Japanese Professional Shogi Player

Ayumu Matsuo (松尾 歩, Matsuo Ayumu) is a Japanese professional shogi player ranked 8-dan.

==Early life==
Matsuo was born on March 29, 1980, in Nisshin, Aichi. His father, a professor at Nagoya University, taught him how to play shogi when he was a third-grade elementary school student, and he soon began regularly traveling to the Tokyo Shogi Kaikan to participate in official Japan Shogi Association training groups. Matsuo's training group results allowed him to enter the JSA's apprentice school at the rank of 6-kyū in March 1994 as a protegee of shogi professional Kazuharu Shoshi. After only one year as an apprentice, Matsuo achieved promotion to the rank of 1-kyū.

When he was a tenth-grade high school student, Matsuo asked his parents to allow him to leave school and move to Tokyo on his own so that he could fully focus on shogi. His parents were at first opposed to such a thing, but eventually changed their minds and gave their approval. Matsuo was promoted to 1-dan in 1997, and quickly advanced to the rank of 3-dan within eight months. Matsuo won the 3-dan League in his first attempt and was officially awarded professional status and the rank of 4-dan on April 1, 1999.

==Shogi professional==
Matsuo defeated Kazuki Kimura two games to none to win the 32nd Shinjin-Ō tournament—a tournament for shogi professionals age 26 and under who are also ranked 6-dan or lower and are not currently a major title holder—in 2001.

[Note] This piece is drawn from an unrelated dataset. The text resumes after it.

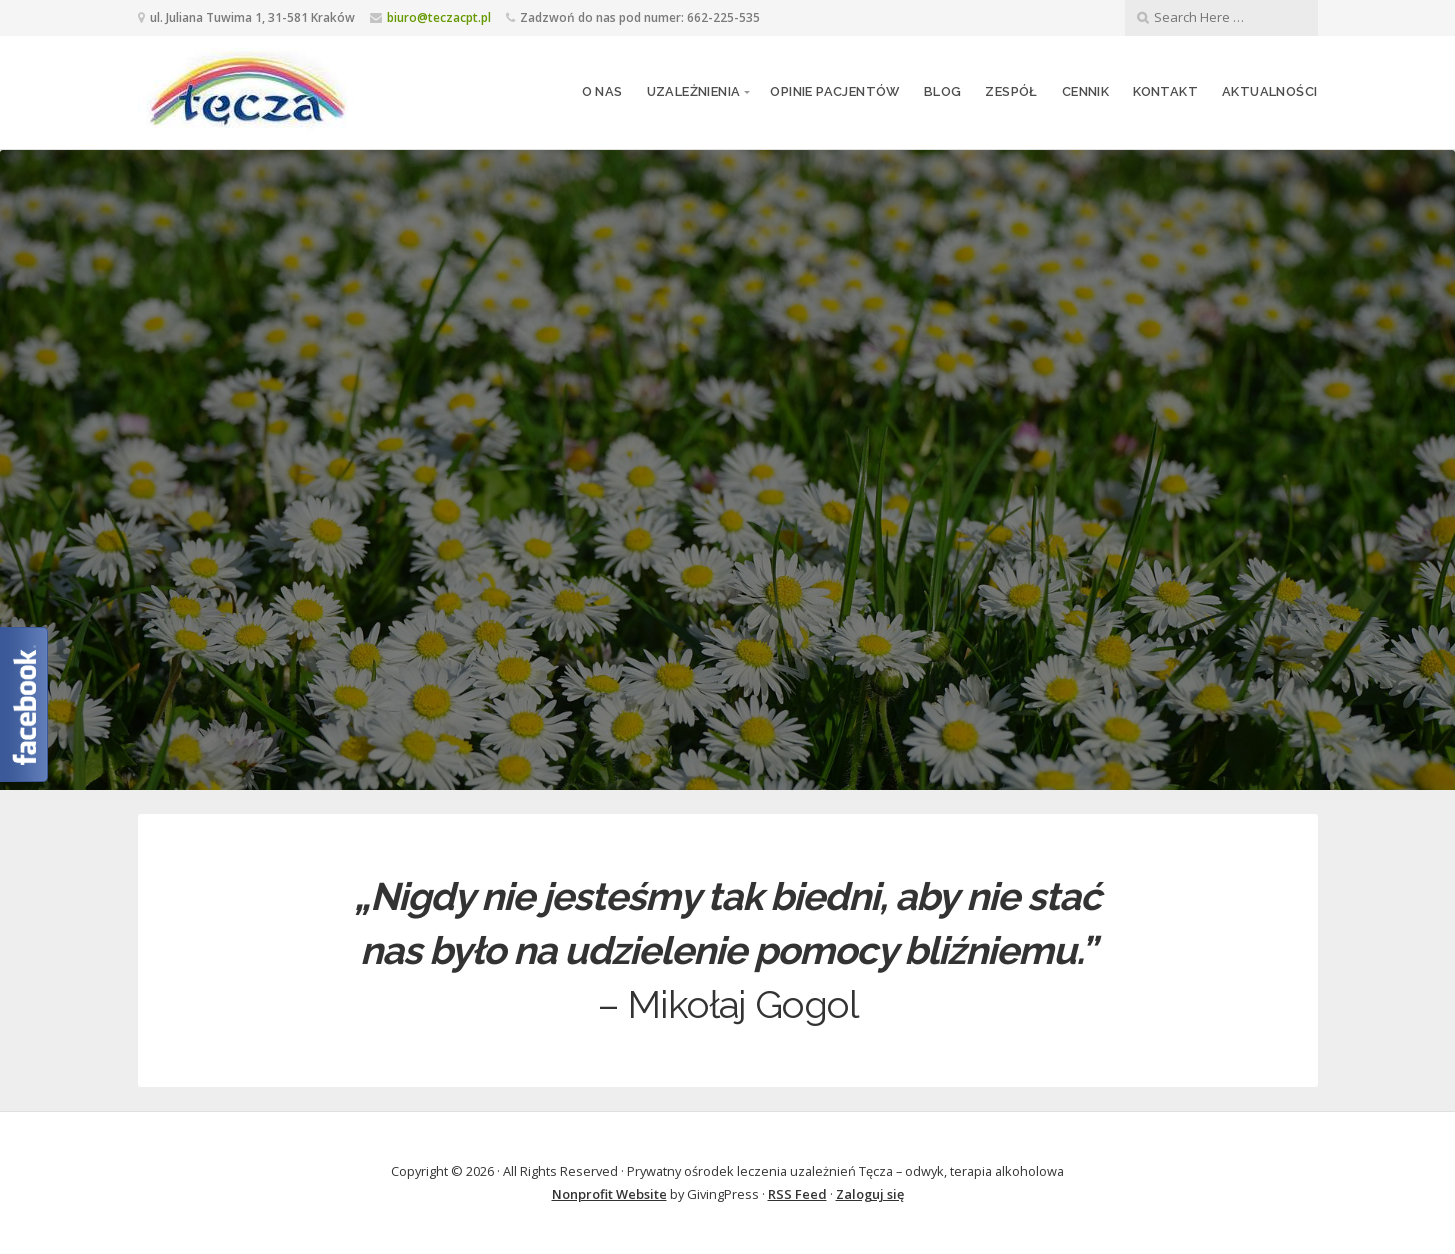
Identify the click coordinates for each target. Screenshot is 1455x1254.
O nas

Matsuo became the 66th professional to win 600 official games and be awarded the "Shogi Honor Award" when he defeated Daichi Sasaki in a 97th Kisei tournament preliminary round game on November 13, 2025.

=== Promotion history ===
The promotion history of Matsuo is as follows:
- 6-kyū: March 1994
- 1-dan: 1997
- 4-dan: April 1, 1999
- 5-dan: April 1, 2002
- 6-dan: April 21, 2006
- 7-dan: September 27, 2007
- 8-dan: July 2, 2015

===Titles and other championships===
Matsuo has yet to appear in a major title match, but he has won one non-title tournament.

===Awards and honors===
Matsuo received the Japan Shogi Association Annual Shogi Awards for "Best New Player" in 2001, the Kōzō Masuda Award in 2013 and "Special Game of the Year" in 2020.

===Year-end prize money and game fee ranking===
Matsuo has finished in the "Top 10" of the JSA's year-end prize money and game fee rankings once: he finished 9th with JPY 19,850,000 in earnings in 2017.

==Personal life==
Mastuo married women's professional shogi player and fellow Shoshi protegee Kaori Uekawa in April 2005. However, the Ladies Professional Shogi-players' Association of Japan announced on December 1, 2014, that Uekawa would no longer be competing under the name "Matsuo".